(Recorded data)
━━━━━━━━━━━━━━━━
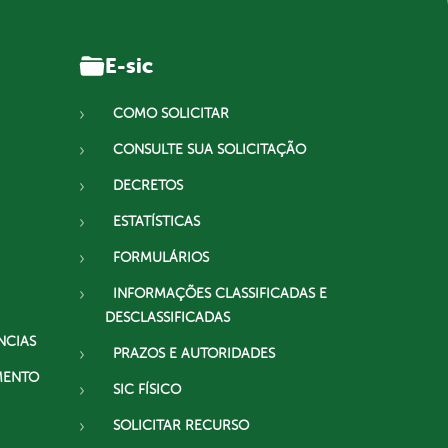
E-sic
COMO SOLICITAR
CONSULTE SUA SOLICITAÇÃO
DECRETOS
ESTATÍSTICAS
FORMULÁRIOS
INFORMAÇÕES CLASSIFICADAS E
DESCLASSIFICADAS
NCIAS
PRAZOS E AUTORIDADES
MENTO
SIC FÍSICO
SOLICITAR RECURSO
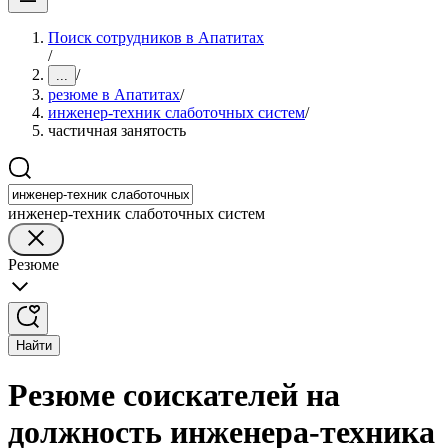
Поиск сотрудников в Апатитах
/
/
...
резюме в Апатитах
/
инженер-техник слаботочных систем
/
частичная занятость
инженер-техник слаботочных систем
Резюме
Найти
Резюме соискателей на
должность инженера-техника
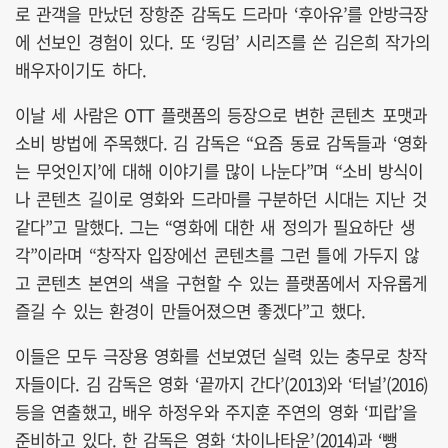
로 관객을 만났던 장항준 감독도 드라마 ‘후아유’를 안방극장
에 선보인 경험이 있다. 또 ‘킹덤’ 시리즈를 쓴 김은희 작가의
배우자이기도 하다.
이날 세 사람은 OTT 플랫폼의 등장으로 변한 콘텐츠 포맷과
소비 방법에 주목했다. 김 감독은 “요즘 동료 감독들과 ‘영화
는 무엇인지’에 대해 이야기를 많이 나눈다”며 “소비 방식이
나 콘텐츠 길이로 영화와 드라마를 구분하던 시대는 지난 것
같다”고 말했다. 그는 “영화에 대한 새 정의가 필요하단 생
각”이라며 “창작자 입장에선 콘텐츠를 그런 틀에 가두지 않
고 콘텐츠 본연의 색을 구현할 수 있는 플랫폼에서 자유롭게
즐길 수 있는 환경이 만들어졌으면 좋겠다”고 했다.
이들은 모두 극장용 영화를 선보였던 실력 있는 충무로 창작
자들이다. 김 감독은 영화 ‘끝까지 간다’(2013)와 ‘터널’(2016)
등을 연출했고, 배우 하정우와 주지훈 주연의 영화 ‘피랍’을
준비하고 있다. 한 감독은 영화 ‘차이나타운’(2014)과 ‘뺑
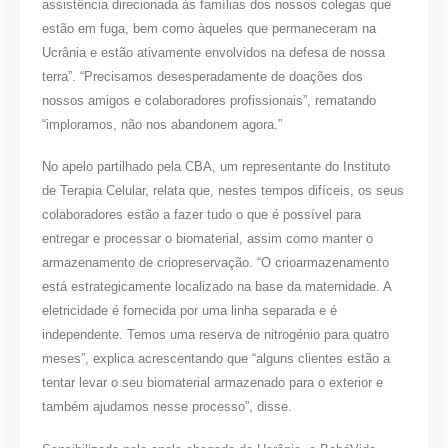
assistência direcionada às famílias dos nossos colegas que
estão em fuga, bem como àqueles que permaneceram na
Ucrânia e estão ativamente envolvidos na defesa de nossa
terra”. “Precisamos desesperadamente de doações dos
nossos amigos e colaboradores profissionais”, rematando
“imploramos, não nos abandonem agora.”
No apelo partilhado pela CBA, um representante do Instituto
de Terapia Celular, relata que, nestes tempos difíceis, os seus
colaboradores estão a fazer tudo o que é possível para
entregar e processar o biomaterial, assim como manter o
armazenamento de criopreservação. “O crioarmazenamento
está estrategicamente localizado na base da maternidade. A
eletricidade é fornecida por uma linha separada e é
independente. Temos uma reserva de nitrogénio para quatro
meses”, explica acrescentando que “alguns clientes estão a
tentar levar o seu biomaterial armazenado para o exterior e
também ajudamos nesse processo”, disse.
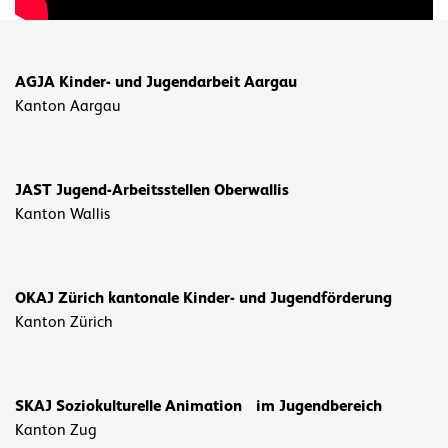
AGJA Kinder- und Jugendarbeit Aargau
Kanton Aargau
JAST Jugend-Arbeitsstellen Oberwallis
Kanton Wallis
OKAJ Zürich kantonale Kinder- und Jugendförderung
Kanton Zürich
SKAJ Soziokulturelle Animation im Jugendbereich
Kanton Zug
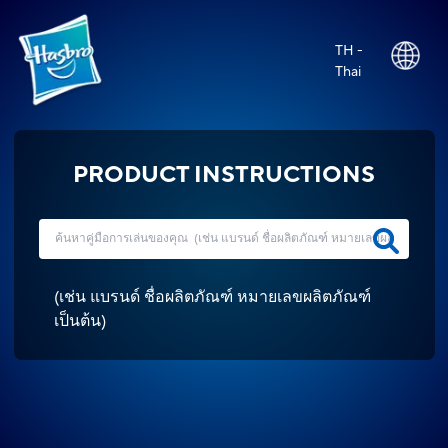
TH -
Thai
PRODUCT INSTRUCTIONS
(
เช่น แบรนด์ ชื่อผลิตภัณฑ์ หมายเลขผลิตภัณฑ์
เป็นต้น
)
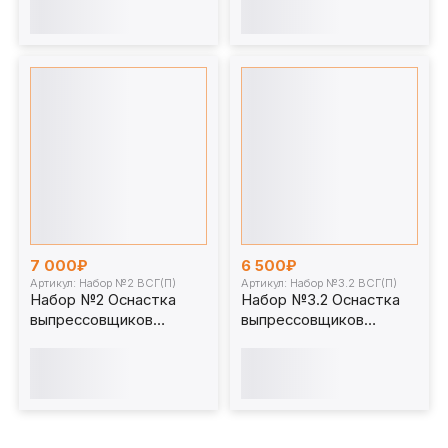
7 000₽
6 500₽
Артикул: Набор №2 ВСГ(П)
Артикул: Набор №3.2 ВСГ(П)
Набор №2 Оснастка
Набор №3.2 Оснастка
выпрессовщиков
выпрессовщиков
пальцев и втулок
пальцев и втулок
универсальных
универсальных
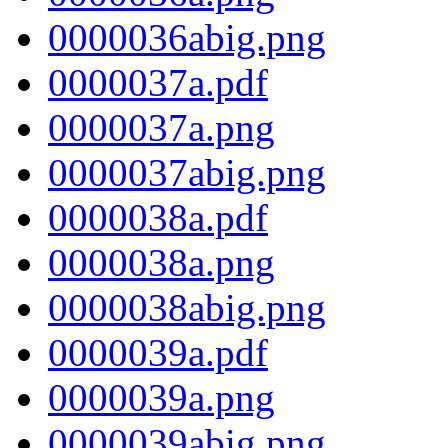
0000036abig.png
0000037a.pdf
0000037a.png
0000037abig.png
0000038a.pdf
0000038a.png
0000038abig.png
0000039a.pdf
0000039a.png
0000039abig.png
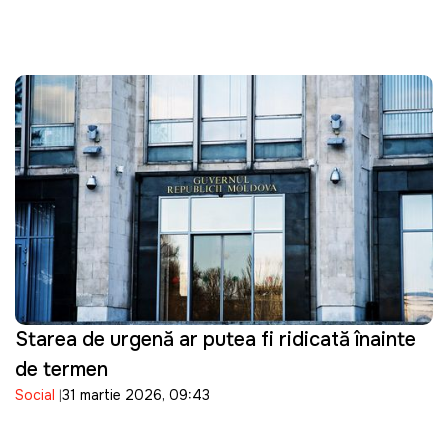
Starea de urgență ar putea fi ridicată înainte
de termen
Social
31 martie 2026, 09:43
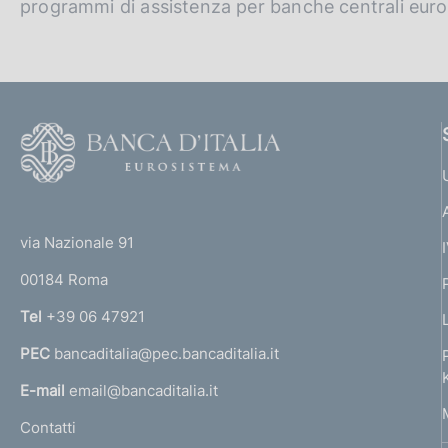
programmi di assistenza per banche centrali eur
F
o
o
(
t
t
e
via Nazionale 91
o
r
00184 Roma
r
n
Tel
+39 06 47921
a
PEC
bancaditalia@pec.bancaditalia.it
a
l
E-mail
email@bancaditalia.it
l
Contatti
'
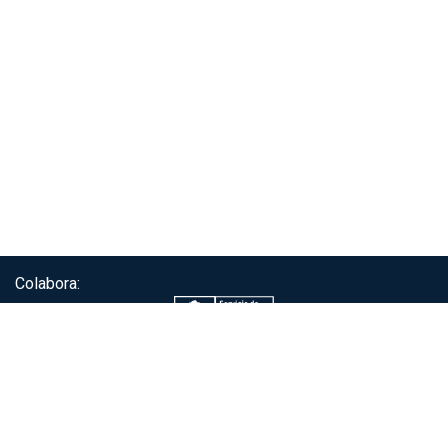
Colabora:
Servicio de autenticación ClaveÚnica®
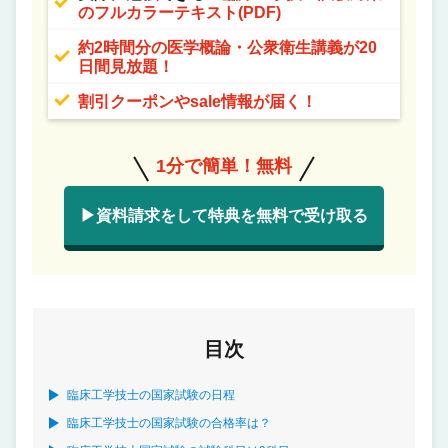
のフルカラーテキスト(PDF)
約2時間分の医学概論・公衆衛生講義が20
日間見放題！
割引クーポンやsale情報が届く！
1分で簡単！無料
▶資料請求をして特典を無料で受け取る
目次
臨床工学技士の国家試験の日程
臨床工学技士の国家試験の合格率は？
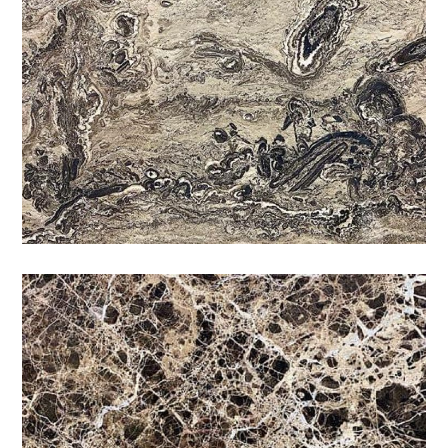
深金鋒
咖啡
/
石材色系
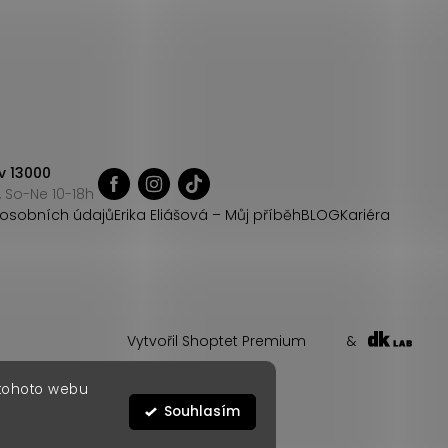
v 13000
 So-Ne 10-18h
osobních údajů
Erika Eliášová – Můj příběh
BLOG
Kariéra
Vytvořil Shoptet Premium
&
 tohoto webu
Souhlasím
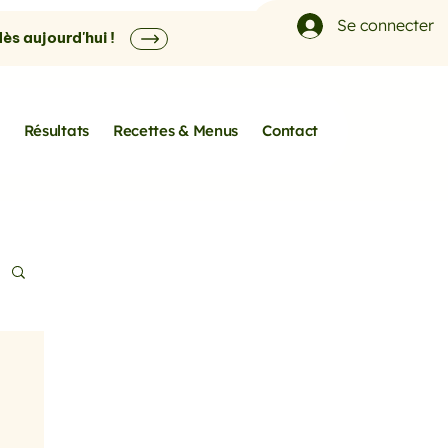
Se connecter
s aujourd'hui !
Résultats
Recettes & Menus
Contact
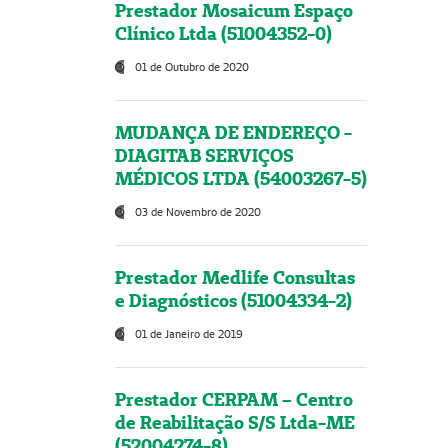
Prestador Mosaicum Espaço
Clínico Ltda (51004352-0)
01 de Outubro de 2020
MUDANÇA DE ENDEREÇO -
DIAGITAB SERVIÇOS
MÉDICOS LTDA (54003267-5)
03 de Novembro de 2020
Prestador Medlife Consultas
e Diagnósticos (51004334-2)
01 de Janeiro de 2019
Prestador CERPAM – Centro
de Reabilitação S/S Ltda-ME
(52004274-8)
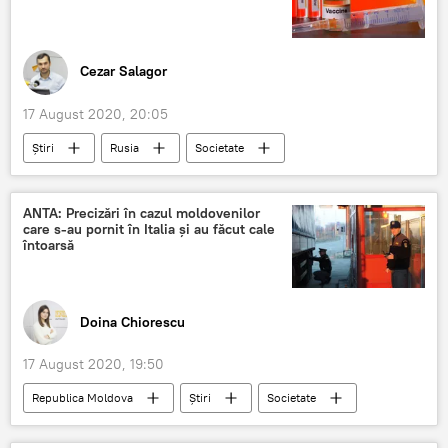
Cezar Salagor
17 August 2020, 20:05
Știri
Rusia
Societate
Medicină
vaccin
Rusia
ANTA: Precizări în cazul moldovenilor
care s-au pornit în Italia și au făcut cale
întoarsă
Doina Chiorescu
17 August 2020, 19:50
Republica Moldova
Știri
Societate
ANTA
Vama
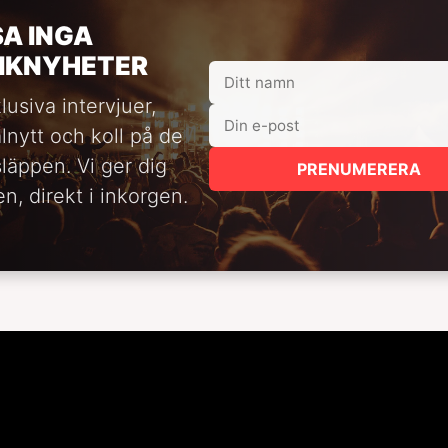
SA INGA
IKNYHETER
lusiva intervjuer,
alnytt och koll på de
släppen. Vi ger dig
PRENUMERERA
n, direkt i inkorgen.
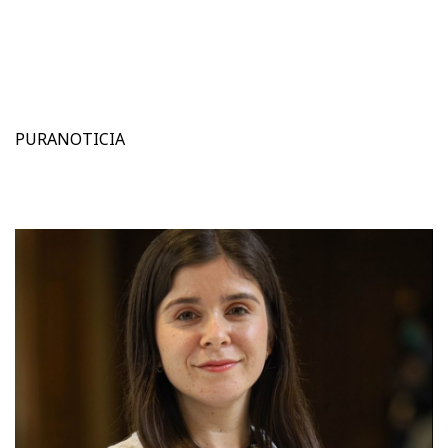
PURANOTICIA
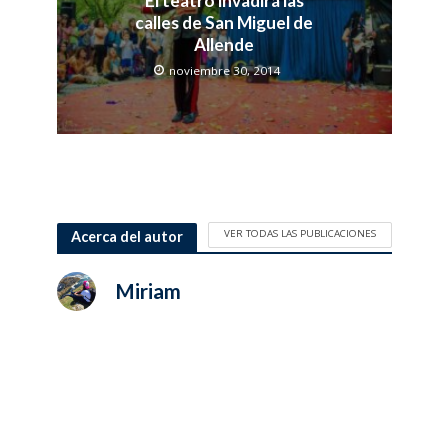
El teatro invadirá las
calles de San Miguel de
Allende
noviembre 30, 2014
VER TODAS LAS PUBLICACIONES
Acerca del autor
Miriam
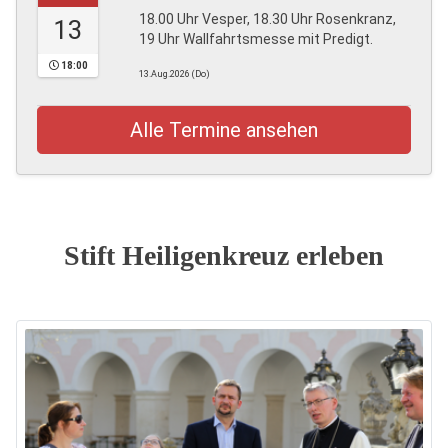
18.00 Uhr Vesper, 18.30 Uhr Rosenkranz,
13
19 Uhr Wallfahrtsmesse mit Predigt.
18:00
13.Aug.2026 (Do)
Alle Termine ansehen
Stift Heiligenkreuz erleben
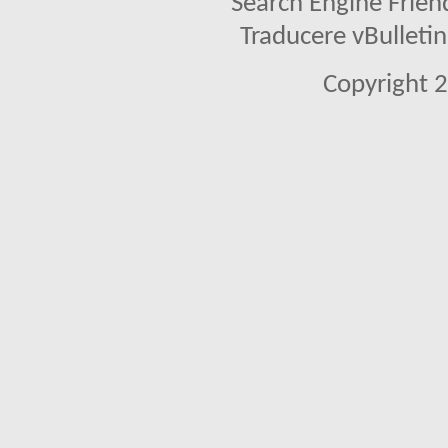
Search Engine Frien
Traducere vBullet
Copyright 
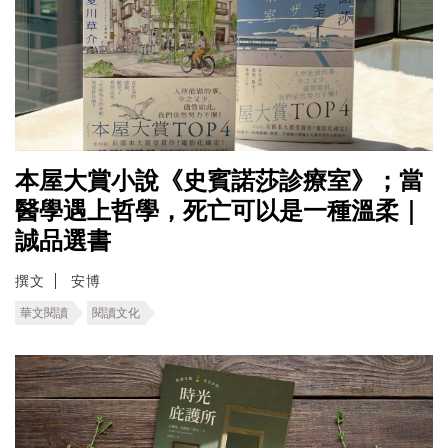
本屋大賞小說《史賓諾莎診療室》；當
醫學遇上哲學，死亡可以是一種溫柔｜
誠品選書
撰文
安博
華文閱讀
閱讀文化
━━━━━━━━━━━━━━━━
Required action:
In the records above, some lines may contain the word "Kinder"; copy every one of them.

Result:
AGJA Kinder- und Jugendarbeit Aargau
OKAJ Zürich kantonale Kinder- und Jugendförderung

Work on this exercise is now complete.